Wo Pralinen wie Briketts aussehen
Café Overbeck in Essen – Eine unerwartet süße Begegnung im »Kranzler« des Ruhrgebietes
von Johanna R. Wöhlke

Köstliche Kuchen ziehen mich magisch an. Das wird seine Gründe haben. Einer davon könnte sein, daß ich aus einer ostpreußischen Familie stamme, in der immer gut und reichlich gekocht, gebraten und gebacken worden ist. Die Kuchen meiner Mutter waren legendär, und wenn sich Weihnachten näherte, häuften sich die Nachfragen der Hamburger Freundinnen nach ihrer Mohnrolle. So stand Mutter also am Heiligen Abend in der Nacht auf, um ihre Mohnrollen rechtzeitig in den Ofen zu bekommen. Es waren ihre ganz persönlichen Weihnachtsgeschenke.
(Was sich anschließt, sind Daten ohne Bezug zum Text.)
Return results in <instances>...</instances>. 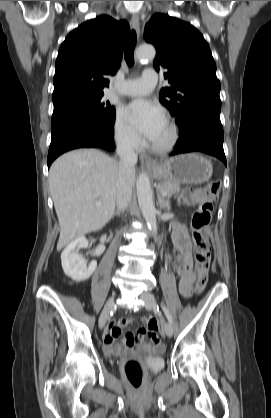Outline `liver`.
<instances>
[{
	"mask_svg": "<svg viewBox=\"0 0 271 418\" xmlns=\"http://www.w3.org/2000/svg\"><path fill=\"white\" fill-rule=\"evenodd\" d=\"M118 174V162L96 149L74 150L54 161L49 186L60 225L58 251L109 222L115 211ZM134 177L135 170L132 186Z\"/></svg>",
	"mask_w": 271,
	"mask_h": 418,
	"instance_id": "obj_1",
	"label": "liver"
}]
</instances>
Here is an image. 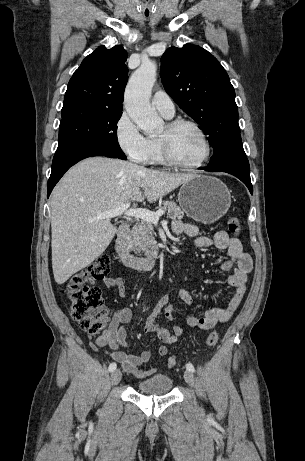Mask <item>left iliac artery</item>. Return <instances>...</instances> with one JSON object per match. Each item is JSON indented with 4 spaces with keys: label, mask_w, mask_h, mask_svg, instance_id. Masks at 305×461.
Masks as SVG:
<instances>
[{
    "label": "left iliac artery",
    "mask_w": 305,
    "mask_h": 461,
    "mask_svg": "<svg viewBox=\"0 0 305 461\" xmlns=\"http://www.w3.org/2000/svg\"><path fill=\"white\" fill-rule=\"evenodd\" d=\"M186 368L187 370L191 371V372H194L195 371V368L194 366L191 364V363H187L186 364Z\"/></svg>",
    "instance_id": "44dca946"
}]
</instances>
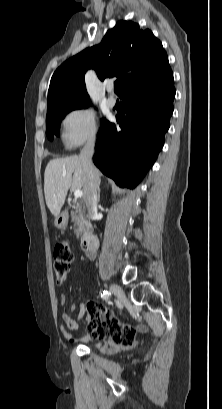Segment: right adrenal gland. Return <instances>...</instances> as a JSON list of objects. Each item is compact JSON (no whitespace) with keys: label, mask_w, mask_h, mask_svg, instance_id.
Listing matches in <instances>:
<instances>
[{"label":"right adrenal gland","mask_w":222,"mask_h":409,"mask_svg":"<svg viewBox=\"0 0 222 409\" xmlns=\"http://www.w3.org/2000/svg\"><path fill=\"white\" fill-rule=\"evenodd\" d=\"M100 183H101V179H99V182H98V200H100Z\"/></svg>","instance_id":"right-adrenal-gland-1"}]
</instances>
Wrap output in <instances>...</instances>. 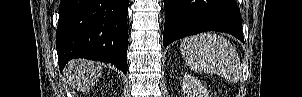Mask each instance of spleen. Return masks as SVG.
<instances>
[{
    "label": "spleen",
    "mask_w": 302,
    "mask_h": 97,
    "mask_svg": "<svg viewBox=\"0 0 302 97\" xmlns=\"http://www.w3.org/2000/svg\"><path fill=\"white\" fill-rule=\"evenodd\" d=\"M187 66L195 72L217 74L228 82L240 79V58L232 44L220 35L200 33L180 45Z\"/></svg>",
    "instance_id": "1"
}]
</instances>
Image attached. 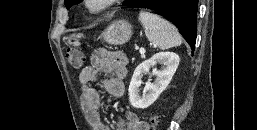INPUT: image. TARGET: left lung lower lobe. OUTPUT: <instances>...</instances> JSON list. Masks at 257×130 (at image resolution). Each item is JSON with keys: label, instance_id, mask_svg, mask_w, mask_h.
Segmentation results:
<instances>
[{"label": "left lung lower lobe", "instance_id": "0a47b994", "mask_svg": "<svg viewBox=\"0 0 257 130\" xmlns=\"http://www.w3.org/2000/svg\"><path fill=\"white\" fill-rule=\"evenodd\" d=\"M133 7L151 9L171 21L195 48L198 0H139Z\"/></svg>", "mask_w": 257, "mask_h": 130}]
</instances>
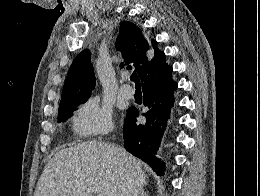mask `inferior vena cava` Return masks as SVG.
Wrapping results in <instances>:
<instances>
[{
  "mask_svg": "<svg viewBox=\"0 0 260 196\" xmlns=\"http://www.w3.org/2000/svg\"><path fill=\"white\" fill-rule=\"evenodd\" d=\"M120 196H133V194H130L128 190H124L123 194H120Z\"/></svg>",
  "mask_w": 260,
  "mask_h": 196,
  "instance_id": "1",
  "label": "inferior vena cava"
}]
</instances>
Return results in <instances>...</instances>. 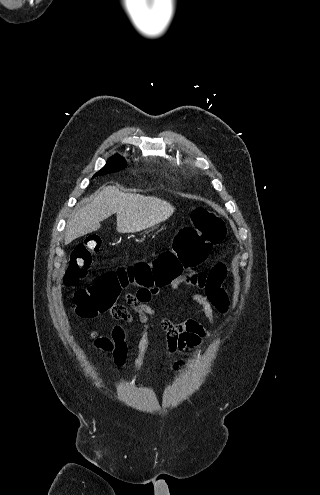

All diese Gedanken gingen mir blitzartig durch den Kopf, als ich in Essen war, drei Stunden Zeit hatte und mir eine Sekretärin empfahl: „Wenn Sie können, gehen Sie ins Café Overbeck. Da muß man in Essen hingehen, wenn man Kuchen mag!“

Köstliche Kuchen ziehen mich nun eben einmal magisch an. Da macht es auch nichts, vormittags um elf Uhr unterwegs zu sein.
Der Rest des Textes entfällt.